A row of cameras, triggered by the animal itself (later by electric switches), in light bright enough to allow very short exposures (down to a 1000th of a second) captured a sequence of pictures close enough in time for the path taken by each limb between one shot and the next to be established. When the pictures were examined Stanford was proved right: there was a point in the horse’s stride when all four feet were off the ground. That he treated Muybridge as a technician rather than a creative contributor became clear when he published a book using the results under his own name. Muybridge sued and lost.
Muybridge analysed an amazing range of gaits and contortions. Horses gallop, jump and canter, a buffalo trots, dogs lope, men and women walk, do gymnastics, wrestle, throw buckets of water. Blacksmiths strike iron. The photographer himself, nearly 50, naked and bearded, swings a pick. Later images were made while he was employed by the University of Pennsylvania, although that connection ended when he was unable to supply the teaching materials (moving pictures of the gaits associated with various conditions) they had expected. By mounting his sequences on discs that turned while images were projected onto a screen (he called the device a ‘zoopraxiscope’), the fragment of time dissected by the photographic process could be reassembled and made to repeat itself time after time. (Although Muybridge was not central to the development of cinema, the zoopraxiscope did demonstrate effectively a cinema-like running-together of photographic images.)

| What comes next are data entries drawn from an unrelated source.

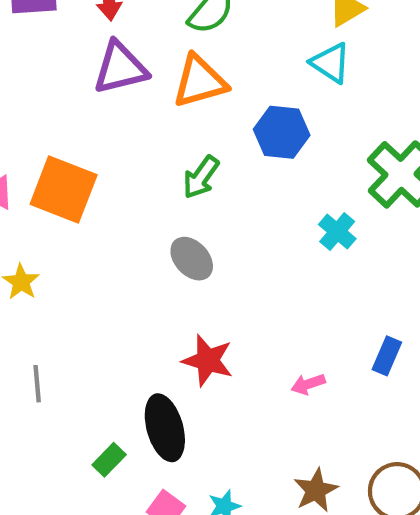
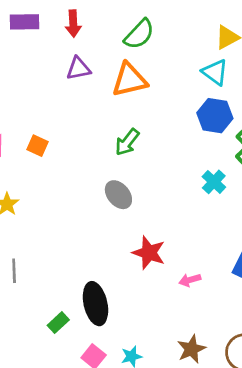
purple triangle: (120, 68) -> (78, 69), size x0.7
blue hexagon: (282, 132) -> (215, 116), moved
orange square: (64, 190) -> (38, 146), size x0.5
red star: (208, 360) -> (149, 253), moved

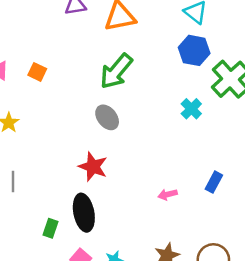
green arrow: (127, 142) -> (116, 71), size x1.5
red star: (149, 253) -> (93, 167), moved
green rectangle: (58, 323) -> (50, 228), turned -30

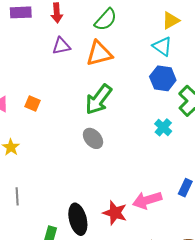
red star: (93, 167) -> (115, 213), moved
pink arrow: (168, 194) -> (147, 200), size x1.8

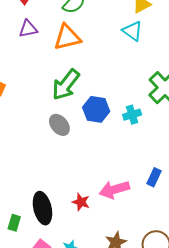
blue hexagon: (163, 78) -> (96, 109), moved
cyan cross: (163, 127) -> (132, 115), turned 30
red star: (115, 213) -> (81, 202), size x0.7

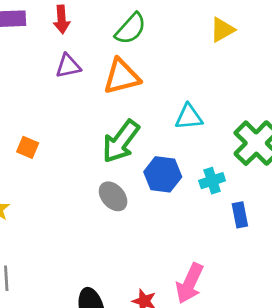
cyan triangle: (133, 31) -> (189, 117), moved, turned -40
blue rectangle: (154, 177) -> (240, 215), moved, turned -36
pink arrow: (114, 190) -> (190, 283), turned -48

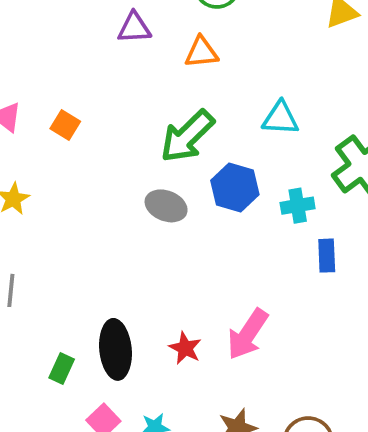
orange triangle: (122, 77) -> (201, 52), size x0.7
gray ellipse: (113, 196) -> (166, 206), turned -36

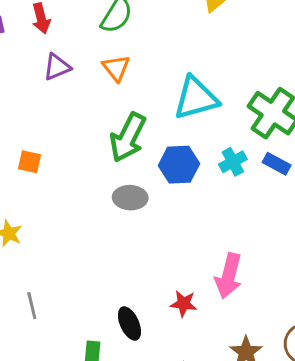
orange triangle: (201, 52) -> (116, 68), turned -44
cyan triangle: (280, 118) -> (196, 98), size x1.5
blue rectangle: (327, 256) -> (277, 164), moved, turned -40
black ellipse: (116, 349) -> (129, 324), size x0.7

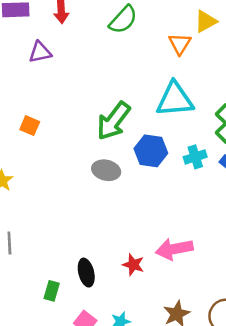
purple triangle: (57, 67) -> (40, 52), moved
orange triangle: (116, 68) -> (180, 44), moved
pink arrow: (229, 276) -> (174, 249), turned 54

As a scientific procedure Muybridge’s work was from the first challenged by single-lens pictures that superimposed multiple images on a single plate, and later by sequential cinematic images taken at greater and greater speed. But his effect on painters was far-reaching. Some, like Meissonnier, who went to great lengths to confirm the accuracy of his own work, and Eakins, whose perspective studies were of a Uccello-like rigour, saw it as a revelation. No one who painted or sculpted a horse could ignore the paradigm shift that had taken Stubbs’s rocking-horse gallopers and gathered their legs into altogether new arrangements. As for the attitudes of Muybridge’s moving human figures, they were evidence of things the conventions of art – perhaps even inherent habits of seeing – had hidden. Post-Muybridge Degas’s dancing girls at rest might look inelegant, but they couldn’t be accused of not being true to life. Where earlier painters used Muybridge’s photographs to get the detail of their paintings right, Francis Bacon, drawn to their impersonal, objective quality, made subjects of, for example, Muybridge’s wrestlers. Meissonnier wanted a crib; Bacon had found a source.
The frozen moment has now become a commonplace. In Muybridge’s early photographs of waterfalls, taken over several seconds, the drops and flurries of water register as misty extrusions, very like the ectoplasm in spiritualist pictures. Even Leonardo’s drawings of water catch only the generalities of turbulent flow. When men and women throw water in Muybridge’s later pictures, it is caught in sharp, disintegrating arcs. Today the back pages of the morning papers carry photographs of footballers caught in poses that would seem quite implausible if the slicing up of the moving world into millisecond images had not become part of what we know. We still need technology, though, to make it possible.